Нет, после такого необычного дня водка не покатит. Вернулся к полке со спиртным, чувствуя, что продавец вот-вот закипит, не спеша выбрал коньяк на вечер. Подошел к кассе. Кассирша, поджав губы, начала тыкать в кнопки, а Анчар от нечего делать перевел взгляд на окно за ее спиной.
За окном, чуть наискосок, в трех метрах от двери, сидели на корточках мужчина и мальчик лет шести-семи. Они что-то собирали с асфальта. Мужчина, размахивая руками, запрокинул голову, смеясь, и снова наклонился, высматривая что-то на тротуаре. Бейсболка козырьком назад, линялая футболка… Да это же Мансур! Анчар торопливо расплатился, попросил пару пластиковых стаканчиков и поспешил к выходу. В тот момент, когда шагнул за порог, возле Мансура и мальчика остановилась белая «Субару», открылась задняя дверь, но из нее никто не вышел. Мансур, продолжая смеяться, подхватил на руки мальчишку, мягко сбросил его на сиденье и нырнул следом. Дверь не успела захлопнуться, как «Субару» резко взяла с места и промчалась мимо Анчара. Он заметил, что за рулем Биляль, напряженно смотрящий на дорогу, а Мансур склонился к мальчику. «Ничего себе, родственника навещают…»
Анчар подошел к тому месту, где сидели Мансур с мальчиком. На тротуаре были рассыпаны монетки: несколько агор и пара шекелей. Он постоял, посмотрел по сторонам, переступил через монетки и пошел по улице. Настроение испортилось. Не хотелось уже гулять по незнакомому городу, рассматривать витрины. Домой тоже не хотелось, но он еще не решил, что делать дальше. Нужно где-то посидеть, подумать. В голове крутились мысли об особом отношении Мансура к мальчикам. Он вспомнил шуточки, намеки и полунамеки, на которые старался не обращать внимания, но именно из-за них он и держался от Мансура подальше и не поддерживал с ним простых отношений, как с другими.
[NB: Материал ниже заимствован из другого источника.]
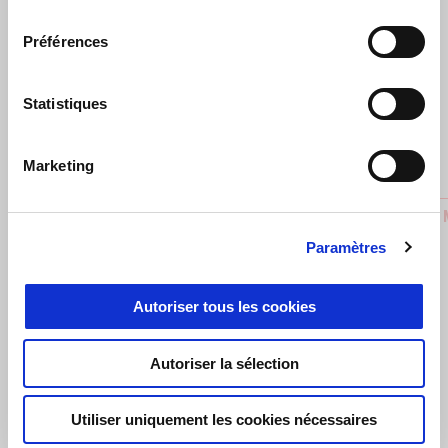
consentement
Préférences
Précédent
S
Statistiques
Marketing
AIR INTAKE BRAKING SYSTEM
APRILIA
€ 319
€ 159
Paramètres
Autoriser tous les cookies
Autoriser la sélection
Item
1
of
1
Utiliser uniquement les cookies nécessaires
Анчар всерьез пожалел, что согласился привезти арабов в Од а-Шарон. Не хватало еще в криминал быть замешанным. Теперь он понял, почему Биляль припугнул его годом тюрьмы. Не о нем он беспокоился, а хотел быть уверенным, что Анчар не побежит в полицию. И ничего поделать Анчар не мог.
Хорошо, в полицию он не пойдет, а позвонит. Не с мобильного, это ясно. Анчар повернул назад к магазину, чтобы купить карточку. Нет, туда нельзя. Приедет полиция, первым делом зайдут в магазин поговорить с продавцом и кассиршей. А им он так глаза намозолил, что те рады будут рассказать, чего и не было, а уж опишут Анчара с легкостью: невысокий, рыжеватый, с усами, нос перебит, глаза прищурены. На вид лет двадцать семь-тридцать. Уже достаточно для фоторобота. Плюс «русский» акцент.
Нужно подумать. Повернув налево, он поднялся по ступенькам, ведущим к скверу.
В сквере было пусто. В противоположном конце на лавочке сидели няньки. Садовник-тайванец возил косилкой по газону недалеко от него. Пахло свежескошенной травой.
Анчар вздохнул. Впереди еще три дня, но потом опять придется встречаться с Билялем и Мансуром, а как с ними теперь говорить? И о чем? Прежних отношений после того, что случилось, быть не может. А ведь они не видели его, будут врать, как удачно повидались с родственником, рассказывать, какой Анчар хороший парень, улыбаться, похлопывая его по плечу. Мерзко! Поговорить с Каземом? И что? Казем не пойдет против своих, посоветует Анчару не обращать внимания, забыть, сделать вид, что ничего не случилось. И хлопнет по плечу… Анчара передернуло.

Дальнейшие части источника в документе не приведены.